▸ **Work request**
Among the entries below, please repeat exactly and only the lines from the line containing "increase recognisability a" to the line containing "Communication should be", both lines included.
------ Dataset records ------
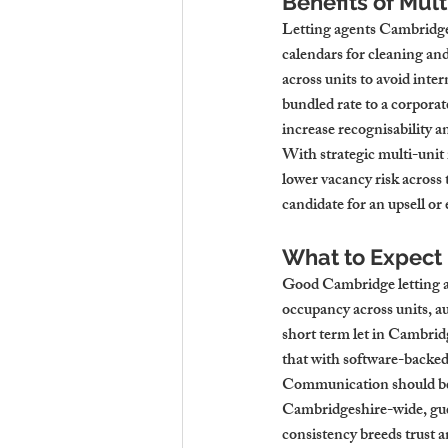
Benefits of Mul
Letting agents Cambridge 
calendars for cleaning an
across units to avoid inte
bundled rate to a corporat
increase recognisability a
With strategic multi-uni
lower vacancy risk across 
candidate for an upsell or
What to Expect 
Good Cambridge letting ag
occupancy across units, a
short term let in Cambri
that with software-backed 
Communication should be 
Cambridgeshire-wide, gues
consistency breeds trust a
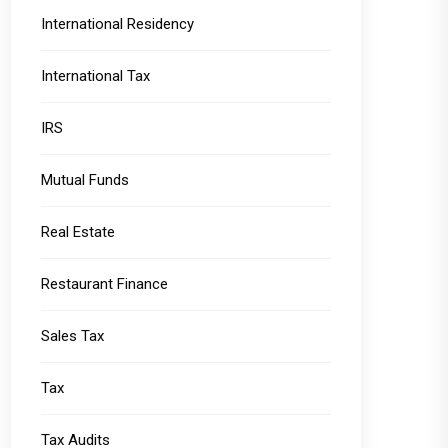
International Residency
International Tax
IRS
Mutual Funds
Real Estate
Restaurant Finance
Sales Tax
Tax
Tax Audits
------
------ Dataset records ------
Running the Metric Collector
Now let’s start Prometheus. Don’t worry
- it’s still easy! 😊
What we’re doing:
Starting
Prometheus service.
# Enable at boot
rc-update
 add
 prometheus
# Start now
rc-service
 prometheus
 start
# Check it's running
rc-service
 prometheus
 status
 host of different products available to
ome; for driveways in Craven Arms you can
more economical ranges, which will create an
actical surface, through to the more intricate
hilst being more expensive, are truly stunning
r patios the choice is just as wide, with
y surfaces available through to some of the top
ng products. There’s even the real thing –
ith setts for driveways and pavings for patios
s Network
------
▸ **Written solution**
increase recognisability a
With strategic multi-uni
lower vacancy risk across 
candidate for an upsell or
What to Expect 
Good Cambridge letting ag
occupancy across units, a
short term let in Cambri
that with software-backed 
Communication should be 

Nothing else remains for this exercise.